For a two-level page table, we have a Page Directory that stores indices to page tables. A virtual address takes the form PDE | PTE | offset: PDE for Page Directory Entry, PTE for Page Table Entry, and offset for the in-page offset.

First, use the Page Directory to find the relevant page table; then use the Page Table to find the physical page. This is essentially a tree structure, and it’s easy to generalize to multi-level page tables. This tree structure significantly reduces the memory cost of storing page tables.

Pros: dramatically reduces page table memory overhead.
Cons: increases the number of memory accesses (e.g., a two-level table needs two memory accesses, though TLB can mitigate this).

Ch21 Beyond Physical Memory: Mechanisms

The problem this chapter addresses: how can the OS use a large but slow device to transparently provide the illusion of an even larger virtual address space? The large but slow device here is the disk (if disks were faster than memory, why wouldn’t we just use disks as memory?).

Because physical address space is limited, when the OS runs large programs, physical memory may run out. We need to move some pages to Swap Space. Swap space is a large disk region used to store pages that have been swapped out.

In each page table entry, we store a Present Bit, indicating whether the page is currently in physical memory. When a process accesses a page whose Present Bit is 0, a page fault is triggered. The OS’s page fault handler then loads the relevant data from swap space into physical memory.

Ch22 Beyond Physical Memory: Policies

This chapter focuses on cache management strategies.

The book presents the optimal policy, proposed by Belady: always evict the page that will be accessed furthest in the future. But this strategy is impractical in reality because we can’t actually know which page will be accessed furthest in the future.

A simple strategy is FIFO (First-In, First-Out). FIFO’s biggest advantage is its extremely simple implementation, but the downside is that such a naive policy can be tripped up by corner cases.

Random Replacement avoids corner-case issues but sometimes performs poorly.

A widely-used strategy is Least Recently Used (LRU): evict the page that hasn’t been accessed for the longest time. However, implementing this precisely is complex — traversing all pages to check their access times would be prohibitively expensive. We use an approximate strategy instead.

Here the OS needs help from its old friend the hardware again. We introduce the use bit (also called reference bit), which indicates whether a page has been accessed recently. If accessed, it’s set to 1; when to reset it to 0 depends on the OS policy. A simple and practical strategy using this is the Clock Algorithm.

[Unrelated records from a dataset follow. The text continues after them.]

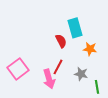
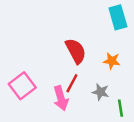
cyan rectangle: (75, 28) -> (118, 17), moved
red semicircle: (61, 41) -> (76, 51), size x1.5

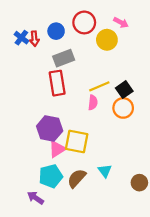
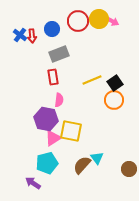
yellow circle: (107, 40) -> (99, 19), moved
red rectangle: (57, 83) -> (53, 77), size x0.7
pink semicircle: (93, 103) -> (59, 100), moved
brown semicircle: (77, 178) -> (82, 165), moved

Specifically, pages are organized in a circular linked list, each with a use bit. A pointer traverses the list. When we need to evict a page, we check the use bit of the page the pointer currently points to. If it’s 1, we set it to 0 and move the pointer to the next page. If it’s 0, we evict the current page. This gives us an approximate LRU.

Ch23 Complete Virtual Memory Systems

This chapter discusses how virtual memory is implemented in real operating systems. (Though it felt a bit too advanced for me — a lot of it went over my head.)

The book mainly covers two systems: VAX/VMS and Linux.

VAX/VMS

The VAX-11 uses a 32-bit virtual address space with 512-byte pages, combining segmentation and paging.

Memory layout: divided into P0 (user program and heap), P1 (stack), and S (system).

Page replacement policy:

No hardware reference bit.
Uses FIFO replacement.
Uses clustering to improve disk I/O efficiency.

Loading optimizations:

Demand Zeroing
Copy-On-Write

Both are common lazy allocation strategies.

Linux

Memory layout: typical 32-bit Linux divides the address space into user space and kernel space (above 0xC0000000). Kernel addresses are directly mapped to physical addresses.

Page tables: four-level page tables. Linux defaults to 4KB pages, but supports huge pages for applications like databases — this requires user configuration.

Other advanced designs and security discussions were genuinely beyond me.

Ch24 Summary Dialogue on Memory Virtualization

Through another teacher-student dialogue, the chapter summarizes the entire Memory Virtualization section.

Here’s my own understanding of the whole process:

The OS wants to make memory easier for programmers to use, so it abstracts physical memory into a virtual address space.

Virtual addresses must be mapped to physical addresses — this mapping process is called address translation.

The two fundamental ways to manage virtual addresses are: segmentation and paging.

Segmentation: divide a program into multiple segments, each with different permissions and sizes.

Paging: divide memory into pages, all of equal size.

Since page tables incur significant memory overhead, multi-level page tables are used to reduce this cost.

Since accessing page tables requires multiple memory accesses, the TLB is used to accelerate address translation.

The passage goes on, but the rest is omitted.